Of Course Combative John McCain Loved His Hummingbirds!
Joe Lieberman told us, “Most people would be surprised by how much pleasure this combative senator got from watching the hummingbirds at the McCain home outside Sedona, Arizona.”
Surprised, that is, if you’ve never watched humming birds have at it around a hummingbird feeder. Because they are fierce combatants, fending off rival hummingbirds with aerial antics that would have delighted any naval combat aviator. Stop mid-flight, hover, tail-feather flare — attack! Chase! Poke! Repeat! And occasionally steal a quick refueling sip of sugar water to fight another day.
Some species, like ants, are hyper-social — the successful transmission of genetic material depends on doing their part in a delicate dance of intra-species cooperation. Hummingbirds, not so much. Rivalry seems to be their game.
As it seems, increasingly, to be our ours. The world is a suspended container of sugar water with only so many openings and too many hungry mouths to feed. Or so we often behave. Or so we are led to believe, by a President who spent the Memorial Service for John McCain golfing at his private club, and tweeting.
Public figures are inevitably drawn into fierce rhetorical combat with their fellow public figures — a combat analogous to the hummingbird aerial-variety. Jesus, Gloria Steinem, Martin Luther King, Jr., and Mother Therese being no exceptions. Nor John McCain of blessed memory.
But these public figures had a code of honor in their combat. Pick on someone your own size or bigger. Go ahead and cherry pick some facts to buttress your case, but don’t just go making them up, like you’re some reality generating machine. Be proportional in your combativeness: Don’t throw the f-bomb with kids around, just to prove you’ve outgrown your own strict religious upbringing. Learn to back off and let the other person speak now and again. Assume that in the heat of the moment you might say something that crosses a line. Know there is a line. Remember, the ends do not justify the means. Say you’re sorry sometimes (and try to mean it.) Use humor. Laugh at yourself as much as at your opponent. Don’t regard them as enemies unless there is no other option.
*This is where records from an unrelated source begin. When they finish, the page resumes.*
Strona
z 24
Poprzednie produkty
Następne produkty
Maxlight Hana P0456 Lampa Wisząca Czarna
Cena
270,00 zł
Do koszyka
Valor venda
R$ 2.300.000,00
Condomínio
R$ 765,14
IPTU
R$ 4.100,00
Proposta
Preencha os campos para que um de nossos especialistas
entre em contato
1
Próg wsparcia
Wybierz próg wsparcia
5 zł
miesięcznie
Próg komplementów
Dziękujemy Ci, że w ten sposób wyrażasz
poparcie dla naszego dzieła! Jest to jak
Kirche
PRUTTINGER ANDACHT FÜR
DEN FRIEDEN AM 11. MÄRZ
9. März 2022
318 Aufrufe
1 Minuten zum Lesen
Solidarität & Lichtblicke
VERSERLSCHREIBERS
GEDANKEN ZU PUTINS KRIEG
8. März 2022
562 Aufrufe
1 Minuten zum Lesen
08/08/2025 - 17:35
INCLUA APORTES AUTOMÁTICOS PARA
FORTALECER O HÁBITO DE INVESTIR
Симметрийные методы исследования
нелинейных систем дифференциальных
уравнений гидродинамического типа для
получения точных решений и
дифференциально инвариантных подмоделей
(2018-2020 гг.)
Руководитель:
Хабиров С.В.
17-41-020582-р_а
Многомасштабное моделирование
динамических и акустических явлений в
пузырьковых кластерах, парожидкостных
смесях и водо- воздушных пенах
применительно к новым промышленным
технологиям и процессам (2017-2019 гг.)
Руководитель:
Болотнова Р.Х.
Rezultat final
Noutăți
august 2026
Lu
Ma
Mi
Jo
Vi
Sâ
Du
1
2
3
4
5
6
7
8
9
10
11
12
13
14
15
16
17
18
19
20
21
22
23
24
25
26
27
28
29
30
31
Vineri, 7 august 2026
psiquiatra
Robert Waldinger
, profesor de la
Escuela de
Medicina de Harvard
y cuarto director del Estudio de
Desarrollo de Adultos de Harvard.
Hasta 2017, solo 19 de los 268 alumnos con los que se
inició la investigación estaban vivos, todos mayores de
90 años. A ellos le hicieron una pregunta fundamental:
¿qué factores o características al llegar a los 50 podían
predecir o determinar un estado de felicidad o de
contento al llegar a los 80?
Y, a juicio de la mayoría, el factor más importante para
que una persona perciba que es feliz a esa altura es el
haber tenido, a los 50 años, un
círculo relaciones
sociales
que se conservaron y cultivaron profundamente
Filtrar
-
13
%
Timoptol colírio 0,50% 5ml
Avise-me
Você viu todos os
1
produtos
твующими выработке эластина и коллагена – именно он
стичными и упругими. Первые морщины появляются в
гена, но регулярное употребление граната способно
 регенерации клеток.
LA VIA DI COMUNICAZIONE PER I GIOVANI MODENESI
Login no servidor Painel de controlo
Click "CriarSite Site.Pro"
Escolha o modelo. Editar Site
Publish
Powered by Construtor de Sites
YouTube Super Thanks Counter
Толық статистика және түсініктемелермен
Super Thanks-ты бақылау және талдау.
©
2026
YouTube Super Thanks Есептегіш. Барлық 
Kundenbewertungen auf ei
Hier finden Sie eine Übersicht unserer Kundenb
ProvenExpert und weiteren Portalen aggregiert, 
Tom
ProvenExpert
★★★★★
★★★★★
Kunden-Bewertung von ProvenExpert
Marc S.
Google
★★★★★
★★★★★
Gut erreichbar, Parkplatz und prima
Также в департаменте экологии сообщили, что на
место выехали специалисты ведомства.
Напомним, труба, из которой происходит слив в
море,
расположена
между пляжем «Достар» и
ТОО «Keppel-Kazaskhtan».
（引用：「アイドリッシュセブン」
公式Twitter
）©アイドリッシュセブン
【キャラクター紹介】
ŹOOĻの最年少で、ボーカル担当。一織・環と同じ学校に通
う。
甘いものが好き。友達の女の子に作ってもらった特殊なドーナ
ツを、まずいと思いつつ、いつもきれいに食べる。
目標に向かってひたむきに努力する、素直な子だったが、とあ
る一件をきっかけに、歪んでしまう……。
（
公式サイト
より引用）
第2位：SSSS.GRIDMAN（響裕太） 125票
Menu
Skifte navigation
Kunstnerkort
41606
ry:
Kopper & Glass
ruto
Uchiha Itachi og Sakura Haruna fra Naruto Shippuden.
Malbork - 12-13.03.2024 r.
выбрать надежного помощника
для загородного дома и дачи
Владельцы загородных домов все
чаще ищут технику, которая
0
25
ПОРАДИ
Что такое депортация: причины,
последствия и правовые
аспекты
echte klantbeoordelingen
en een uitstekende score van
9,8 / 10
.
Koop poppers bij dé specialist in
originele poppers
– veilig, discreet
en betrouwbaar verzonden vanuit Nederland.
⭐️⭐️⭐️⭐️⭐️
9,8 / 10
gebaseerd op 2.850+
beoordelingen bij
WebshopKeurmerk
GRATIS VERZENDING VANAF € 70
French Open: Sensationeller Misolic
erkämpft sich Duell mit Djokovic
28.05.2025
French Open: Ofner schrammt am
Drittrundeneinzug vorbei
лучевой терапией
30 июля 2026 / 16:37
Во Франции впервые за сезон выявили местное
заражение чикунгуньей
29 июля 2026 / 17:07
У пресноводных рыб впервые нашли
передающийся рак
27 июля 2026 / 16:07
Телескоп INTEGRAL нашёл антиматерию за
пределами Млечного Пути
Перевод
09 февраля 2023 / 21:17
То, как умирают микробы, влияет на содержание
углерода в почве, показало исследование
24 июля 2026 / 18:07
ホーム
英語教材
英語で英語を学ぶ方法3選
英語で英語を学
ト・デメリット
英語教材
Watching the hummingbirds at work or play or aerial warfare — it’s hard to know what it is to them — they have a code of honor too. They’re more into the flaring display, the visual warning, than they are out for hummingbird blood. When pressed, and the flaring display doesn’t do the trick, they seek altitude over their rival and dive. But never have I seen one hummingbird run another through with its beak and throw the vanquished corpse to the ground in triumph. Their rivalry is more World Wrestling Association than Mortal Kombat.
We had better start paying attention to the hummingbirds and the legacy of their combative admirer, John McCain. And not follow the lead of one who thinks the bully pulpit is meant to be filled with a bully.